ICR3 Editor-in-Chief Commentary on the BCIS Discussion Paper
Published: 09 Jun 2022
Can Interventional Cardiologists Help Deliver the UK Mechanical Thrombectomy Interventional Programme for Patients with Acute Ischaemic Stroke?
ICR3 Editor-in-Chief, Dr Peter O'Kane, explains the importance of the newly-published discussion paper from the British Cardiovascular Interventional Society.

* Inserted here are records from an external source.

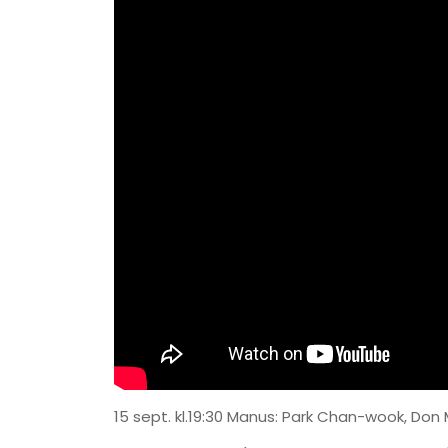
15 sept. kl.19:30 Manus: Park Chan-wook, Don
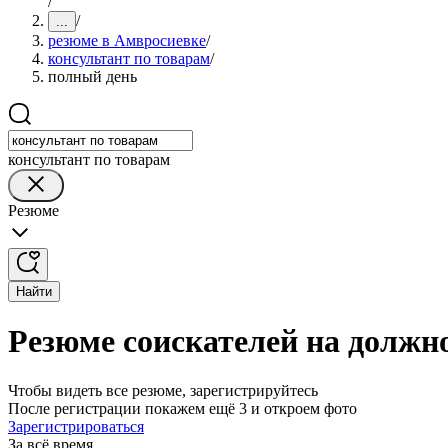
/
/
...
резюме в Амвросиевке
/
консультант по товарам
/
полный день
консультант по товарам
Резюме
Найти
Резюме соискателей на должн
Чтобы видеть все резюме, зарегистрируйтесь
После регистрации покажем ещё 3 и откроем фото
Зарегистрироваться
За всё время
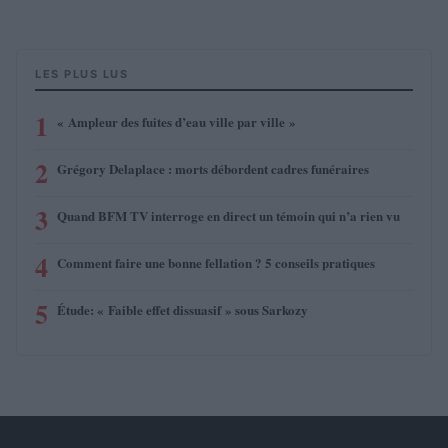
LES PLUS LUS
1
« Ampleur des fuites d’eau ville par ville »
2
Grégory Delaplace : morts débordent cadres funéraires
3
Quand BFM TV interroge en direct un témoin qui n’a rien vu
4
Comment faire une bonne fellation ? 5 conseils pratiques
5
Étude: « Faible effet dissuasif » sous Sarkozy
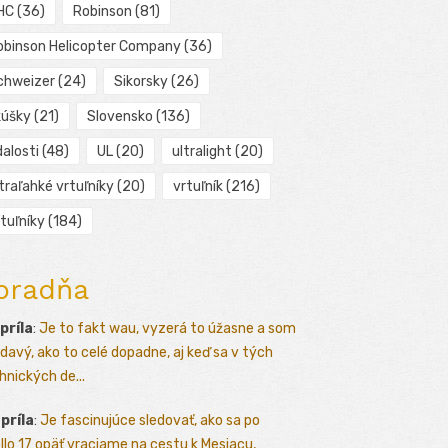
HC
(36)
Robinson
(81)
obinson Helicopter Company
(36)
chweizer
(24)
Sikorsky
(26)
kúšky
(21)
Slovensko
(136)
alosti
(48)
UL
(20)
ultralight
(20)
traľahké vrtuľníky
(20)
vrtuľník
(216)
tuľníky
(184)
oradňa
apríla
:
Je to fakt wau, vyzerá to úžasne a som
davý, ako to celé dopadne, aj keď sa v tých
hnických de...
apríla
:
Je fascinujúce sledovať, ako sa po
llo 17 opäť vraciame na cestu k Mesiacu,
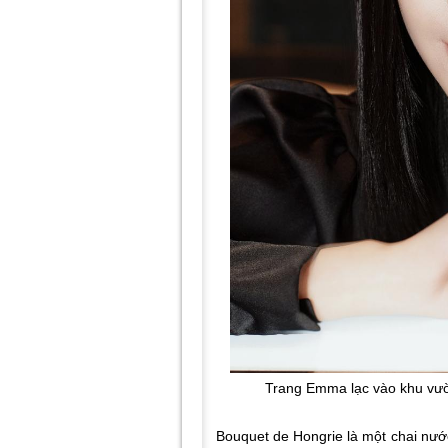
Trang Emma lạc vào khu vườ
Bouquet de Hongrie
là một chai nướ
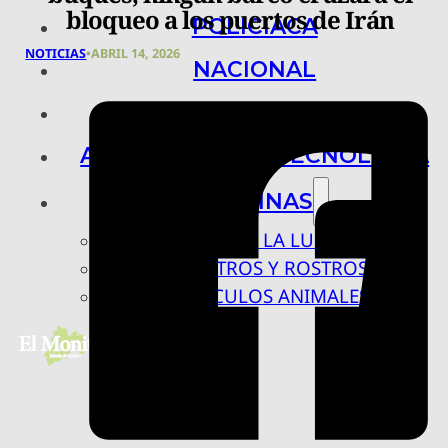
bloqueo a los puertos de Irán
POLICIACA
NOTICIAS
•
ABRIL 14, 2026
NACIONAL
INTERNACIONAL
ARTE, CIENCIA Y TECNOLOGÍA
COLUMNAS
BAJO LA LUPA
RASTROS Y ROSTROS
VÍNCULOS ANIMALES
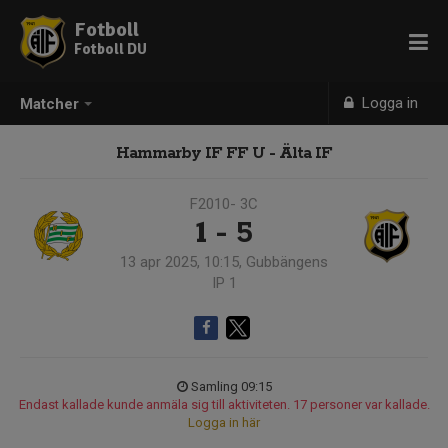
Fotboll
Fotboll DU
Logga in
Matcher
Hammarby IF FF U - Älta IF
F2010- 3C
1 - 5
13 apr 2025, 10:15, Gubbängens
IP 1
Samling 09:15
Endast kallade kunde anmäla sig till aktiviteten. 17 personer var kallade.
Logga in här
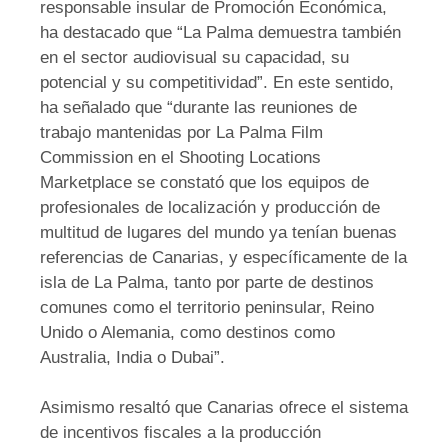
responsable insular de Promoción Económica,
ha destacado que “La Palma demuestra también
en el sector audiovisual su capacidad, su
potencial y su competitividad”. En este sentido,
ha señalado que “durante las reuniones de
trabajo mantenidas por La Palma Film
Commission en el Shooting Locations
Marketplace se constató que los equipos de
profesionales de localización y producción de
multitud de lugares del mundo ya tenían buenas
referencias de Canarias, y específicamente de la
isla de La Palma, tanto por parte de destinos
comunes como el territorio peninsular, Reino
Unido o Alemania, como destinos como
Australia, India o Dubai”.
Asimismo resaltó que Canarias ofrece el sistema
de incentivos fiscales a la producción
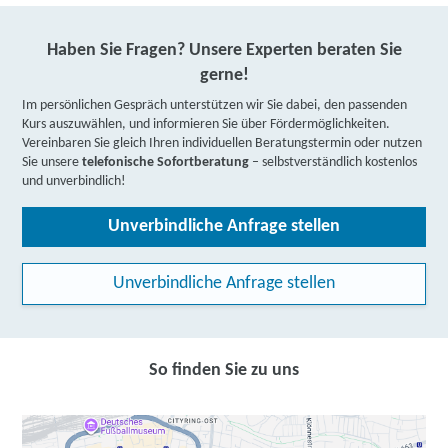
Haben Sie Fragen? Unsere Experten beraten Sie
gerne!
Im persönlichen Gespräch unterstützen wir Sie dabei, den passenden
Kurs auszuwählen, und informieren Sie über Fördermöglichkeiten.
Vereinbaren Sie gleich Ihren individuellen Beratungstermin oder nutzen
Sie unsere
telefonische Sofortberatung
– selbstverständlich kostenlos
und unverbindlich!
Unverbindliche Anfrage stellen
Unverbindliche Anfrage stellen
So finden Sie zu uns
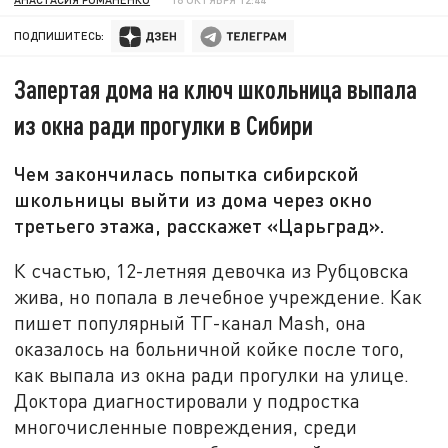
ПОДПИШИТЕСЬ:
Запертая дома на ключ школьница выпала
из окна ради прогулки в Сибири
Чем закончилась попытка сибирской
школьницы выйти из дома через окно
третьего этажа, расскажет «Царьград».
К счастью, 12-летняя девочка из Рубцовска
жива, но попала в лечебное учреждение. Как
пишет популярный ТГ-канал Mash, она
оказалось на больничной койке после того,
как выпала из окна ради прогулки на улице.
Доктора диагностировали у подростка
многочисленные повреждения, среди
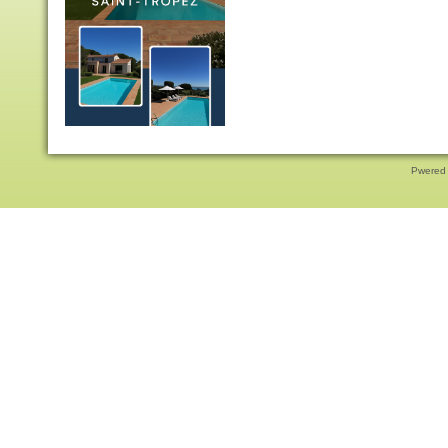
Pwered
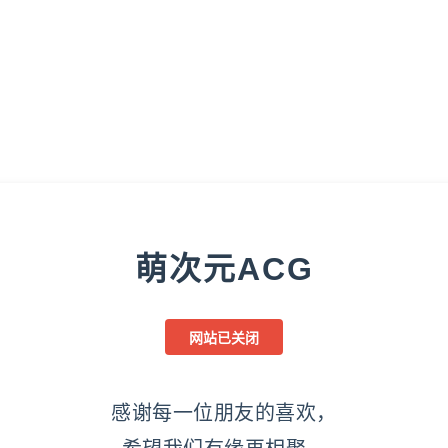
萌次元ACG
网站已关闭
感谢每一位朋友的喜欢，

- Thank you for listening to me to introduce this really important paper in our journal, ICR3. This is from colleagues, Dr. Helen Routledge, on behalf of the BCIS Stroke, Thrombectomy Working Group. And they've published a really important consensus paper which is entitled, "Can Interventional Cardiologists Help Deliver the UK Mechanical Thrombectomy Interventional Programme for Patients with Acute Ischemic Stroke?" Why is this important? Well, currently less than 2% of ischemic stroke patients in United Kingdom received emergency interventional mechanical thrombectomy. But, there are more than 7,000 eligible patients each year that are unable to access its really life-saving and potentially life-changing therapy that could remove these disabilities that we see with stroke. That's about 10% of all strokes in UK. So, it's a really significant number. So, to contribute to a national solution here and allow equitable access for all eligible patients, it's something which as cardiologists that provide interventional procedures. This document is to try and encourage a pathway for how this could be resolved. Really the aim of document is to describe how UK cardiologists could contribute to this 24/7 service, by using their skills they've learned in the coronary circulation and in structural heart disease to provide this treatment for stroke patients. It is normally the realm of the neuroradiologist. So, there is a place for us to learn these skills but we have a very good 24/7 programme for primary PCI brilliantly set up over the last 20 years, which enables patients with coronary heart disease to be treated in an acute setting. And, this is really on the back of that. So I would encourage you to read this paper, provide comment and hopefully this is a treatment algorithm that will eventually come as commonplace in the United Kingdom as it has in some other countries. Thank you.